### ASSIGNED TASK
For this exercise, copy out each line of the material below that includes "output".

### RAW DATA

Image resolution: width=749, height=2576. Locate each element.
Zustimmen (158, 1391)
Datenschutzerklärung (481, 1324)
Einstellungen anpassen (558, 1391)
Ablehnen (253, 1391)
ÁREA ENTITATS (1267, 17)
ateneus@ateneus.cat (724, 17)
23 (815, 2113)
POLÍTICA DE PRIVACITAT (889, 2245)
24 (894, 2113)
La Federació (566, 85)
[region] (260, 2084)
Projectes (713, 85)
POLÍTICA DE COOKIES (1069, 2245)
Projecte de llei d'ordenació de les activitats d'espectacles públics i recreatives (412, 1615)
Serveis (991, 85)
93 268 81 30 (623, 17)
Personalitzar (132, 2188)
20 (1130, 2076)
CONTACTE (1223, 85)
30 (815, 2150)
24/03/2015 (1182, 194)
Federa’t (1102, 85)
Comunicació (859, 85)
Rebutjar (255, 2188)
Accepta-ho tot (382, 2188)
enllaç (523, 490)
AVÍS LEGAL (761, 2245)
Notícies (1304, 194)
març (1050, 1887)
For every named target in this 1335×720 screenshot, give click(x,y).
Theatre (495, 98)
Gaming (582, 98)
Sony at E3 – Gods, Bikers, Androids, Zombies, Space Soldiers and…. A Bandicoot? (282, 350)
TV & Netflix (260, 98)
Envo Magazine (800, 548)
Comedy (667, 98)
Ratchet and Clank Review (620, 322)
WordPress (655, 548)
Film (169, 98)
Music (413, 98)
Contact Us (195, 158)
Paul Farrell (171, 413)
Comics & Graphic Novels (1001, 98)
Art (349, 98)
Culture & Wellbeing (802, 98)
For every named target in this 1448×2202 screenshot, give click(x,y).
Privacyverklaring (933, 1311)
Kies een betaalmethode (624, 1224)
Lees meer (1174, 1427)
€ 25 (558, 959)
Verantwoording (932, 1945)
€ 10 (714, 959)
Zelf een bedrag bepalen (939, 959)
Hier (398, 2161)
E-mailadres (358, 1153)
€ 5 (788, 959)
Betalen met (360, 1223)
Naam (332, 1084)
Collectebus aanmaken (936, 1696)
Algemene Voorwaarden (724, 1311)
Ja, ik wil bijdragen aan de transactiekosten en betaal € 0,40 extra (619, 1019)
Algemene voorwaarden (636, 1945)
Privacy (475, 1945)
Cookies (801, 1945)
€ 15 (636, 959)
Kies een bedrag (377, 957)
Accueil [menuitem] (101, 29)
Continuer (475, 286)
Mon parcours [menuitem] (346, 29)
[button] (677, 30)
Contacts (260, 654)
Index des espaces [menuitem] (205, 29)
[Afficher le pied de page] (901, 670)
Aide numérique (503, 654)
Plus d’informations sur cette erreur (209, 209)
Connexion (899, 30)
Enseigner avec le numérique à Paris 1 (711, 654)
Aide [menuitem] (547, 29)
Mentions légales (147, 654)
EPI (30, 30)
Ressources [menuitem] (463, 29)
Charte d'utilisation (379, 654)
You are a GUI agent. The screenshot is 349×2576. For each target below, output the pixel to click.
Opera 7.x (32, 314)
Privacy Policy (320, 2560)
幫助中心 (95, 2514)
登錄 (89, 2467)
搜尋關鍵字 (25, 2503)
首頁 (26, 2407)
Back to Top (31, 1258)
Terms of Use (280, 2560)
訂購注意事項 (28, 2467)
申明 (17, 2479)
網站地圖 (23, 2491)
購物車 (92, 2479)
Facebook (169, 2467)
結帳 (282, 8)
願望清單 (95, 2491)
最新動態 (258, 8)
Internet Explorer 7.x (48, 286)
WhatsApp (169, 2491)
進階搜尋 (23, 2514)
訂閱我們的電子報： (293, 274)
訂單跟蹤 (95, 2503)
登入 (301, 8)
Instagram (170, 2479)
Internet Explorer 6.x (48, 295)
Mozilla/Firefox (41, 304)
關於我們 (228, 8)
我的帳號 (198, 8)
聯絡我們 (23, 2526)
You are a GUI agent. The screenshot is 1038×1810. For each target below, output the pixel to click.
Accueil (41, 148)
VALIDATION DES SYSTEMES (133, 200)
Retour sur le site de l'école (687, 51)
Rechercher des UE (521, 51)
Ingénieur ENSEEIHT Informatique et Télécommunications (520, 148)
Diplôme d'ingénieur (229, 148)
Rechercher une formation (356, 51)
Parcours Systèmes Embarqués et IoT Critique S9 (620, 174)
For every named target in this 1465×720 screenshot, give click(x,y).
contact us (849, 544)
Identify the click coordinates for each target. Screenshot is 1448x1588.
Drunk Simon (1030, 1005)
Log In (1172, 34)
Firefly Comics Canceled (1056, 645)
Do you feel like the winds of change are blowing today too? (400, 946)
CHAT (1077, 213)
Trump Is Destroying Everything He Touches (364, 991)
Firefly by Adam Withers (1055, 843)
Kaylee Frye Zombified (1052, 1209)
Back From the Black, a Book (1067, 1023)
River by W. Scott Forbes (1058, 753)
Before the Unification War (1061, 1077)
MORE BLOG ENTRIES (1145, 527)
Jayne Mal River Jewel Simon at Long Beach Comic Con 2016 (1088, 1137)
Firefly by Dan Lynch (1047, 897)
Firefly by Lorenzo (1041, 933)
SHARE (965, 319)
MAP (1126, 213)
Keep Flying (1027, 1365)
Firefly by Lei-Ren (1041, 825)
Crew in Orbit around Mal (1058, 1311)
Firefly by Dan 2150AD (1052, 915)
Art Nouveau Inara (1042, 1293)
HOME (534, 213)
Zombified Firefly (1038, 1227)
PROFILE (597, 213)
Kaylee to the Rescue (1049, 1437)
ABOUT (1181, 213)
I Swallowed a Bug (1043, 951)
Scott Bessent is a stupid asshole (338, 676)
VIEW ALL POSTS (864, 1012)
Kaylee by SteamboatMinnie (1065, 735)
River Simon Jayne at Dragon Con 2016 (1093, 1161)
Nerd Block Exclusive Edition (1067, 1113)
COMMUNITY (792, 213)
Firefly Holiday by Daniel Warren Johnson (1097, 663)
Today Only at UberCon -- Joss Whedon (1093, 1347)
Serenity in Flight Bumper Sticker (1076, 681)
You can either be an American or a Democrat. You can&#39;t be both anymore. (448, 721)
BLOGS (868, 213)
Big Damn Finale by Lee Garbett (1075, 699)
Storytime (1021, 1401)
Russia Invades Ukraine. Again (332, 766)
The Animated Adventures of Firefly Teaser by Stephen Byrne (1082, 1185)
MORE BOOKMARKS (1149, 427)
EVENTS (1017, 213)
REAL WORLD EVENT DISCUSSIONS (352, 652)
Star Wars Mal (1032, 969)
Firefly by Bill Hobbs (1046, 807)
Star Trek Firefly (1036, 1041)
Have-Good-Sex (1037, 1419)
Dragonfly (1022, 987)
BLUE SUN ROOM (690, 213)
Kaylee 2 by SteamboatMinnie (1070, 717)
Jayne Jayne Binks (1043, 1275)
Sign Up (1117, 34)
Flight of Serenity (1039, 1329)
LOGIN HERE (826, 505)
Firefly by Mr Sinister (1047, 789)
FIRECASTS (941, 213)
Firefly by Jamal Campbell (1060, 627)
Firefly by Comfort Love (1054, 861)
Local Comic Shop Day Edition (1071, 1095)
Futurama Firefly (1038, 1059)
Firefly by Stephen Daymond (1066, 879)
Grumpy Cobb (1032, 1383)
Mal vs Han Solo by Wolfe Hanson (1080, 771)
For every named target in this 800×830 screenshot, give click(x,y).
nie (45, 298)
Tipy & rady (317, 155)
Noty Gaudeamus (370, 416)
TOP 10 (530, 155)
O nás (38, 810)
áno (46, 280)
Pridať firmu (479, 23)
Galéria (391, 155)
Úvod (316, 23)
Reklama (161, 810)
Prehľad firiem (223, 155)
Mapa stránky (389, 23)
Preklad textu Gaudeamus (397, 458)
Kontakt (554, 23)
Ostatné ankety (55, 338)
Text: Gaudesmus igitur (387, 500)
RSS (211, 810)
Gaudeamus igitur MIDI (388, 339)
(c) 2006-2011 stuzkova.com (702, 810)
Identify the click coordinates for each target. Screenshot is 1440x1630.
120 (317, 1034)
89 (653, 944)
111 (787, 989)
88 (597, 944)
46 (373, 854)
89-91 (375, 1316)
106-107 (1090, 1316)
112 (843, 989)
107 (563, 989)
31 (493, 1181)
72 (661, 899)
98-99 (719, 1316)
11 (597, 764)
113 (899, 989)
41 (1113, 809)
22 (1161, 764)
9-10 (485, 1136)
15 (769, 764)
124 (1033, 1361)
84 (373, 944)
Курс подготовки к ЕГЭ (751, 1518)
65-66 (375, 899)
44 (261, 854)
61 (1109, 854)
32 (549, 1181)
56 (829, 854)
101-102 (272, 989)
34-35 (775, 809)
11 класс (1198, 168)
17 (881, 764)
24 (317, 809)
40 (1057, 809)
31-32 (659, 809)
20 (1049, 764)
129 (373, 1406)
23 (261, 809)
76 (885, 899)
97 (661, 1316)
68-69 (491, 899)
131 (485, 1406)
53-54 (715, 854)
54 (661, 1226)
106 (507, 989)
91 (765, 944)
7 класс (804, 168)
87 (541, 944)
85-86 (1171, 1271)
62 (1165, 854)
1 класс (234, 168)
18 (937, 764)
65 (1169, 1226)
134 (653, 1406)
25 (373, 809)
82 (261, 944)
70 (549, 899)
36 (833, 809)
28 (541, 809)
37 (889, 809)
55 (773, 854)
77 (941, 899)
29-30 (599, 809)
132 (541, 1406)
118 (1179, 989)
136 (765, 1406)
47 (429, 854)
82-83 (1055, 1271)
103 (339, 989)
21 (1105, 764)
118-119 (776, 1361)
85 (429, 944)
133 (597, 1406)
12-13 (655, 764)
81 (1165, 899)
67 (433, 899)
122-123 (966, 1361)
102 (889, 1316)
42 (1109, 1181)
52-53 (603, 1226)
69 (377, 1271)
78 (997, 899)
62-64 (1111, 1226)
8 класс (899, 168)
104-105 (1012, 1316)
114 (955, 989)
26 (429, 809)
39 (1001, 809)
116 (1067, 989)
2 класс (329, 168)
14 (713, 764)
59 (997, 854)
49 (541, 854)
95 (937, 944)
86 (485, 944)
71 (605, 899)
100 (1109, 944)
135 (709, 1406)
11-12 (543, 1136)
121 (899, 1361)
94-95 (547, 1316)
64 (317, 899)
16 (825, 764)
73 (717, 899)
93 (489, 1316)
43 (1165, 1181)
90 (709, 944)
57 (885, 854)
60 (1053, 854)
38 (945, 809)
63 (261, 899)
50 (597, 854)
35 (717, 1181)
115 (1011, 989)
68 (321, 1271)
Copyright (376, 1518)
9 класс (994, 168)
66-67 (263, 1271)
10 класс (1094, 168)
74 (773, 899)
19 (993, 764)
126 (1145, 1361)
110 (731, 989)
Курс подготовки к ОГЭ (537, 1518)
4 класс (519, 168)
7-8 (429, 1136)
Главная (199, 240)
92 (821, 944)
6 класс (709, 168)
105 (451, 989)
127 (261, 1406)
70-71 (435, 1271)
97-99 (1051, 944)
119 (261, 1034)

### SOLUTION TO THIS EXERCISE
You are a GUI agent. The screenshot is 349×2576. For each target below, output the pixel to click.
You are a GUI agent. The screenshot is 1038×1810. For each target below, output the pixel to click.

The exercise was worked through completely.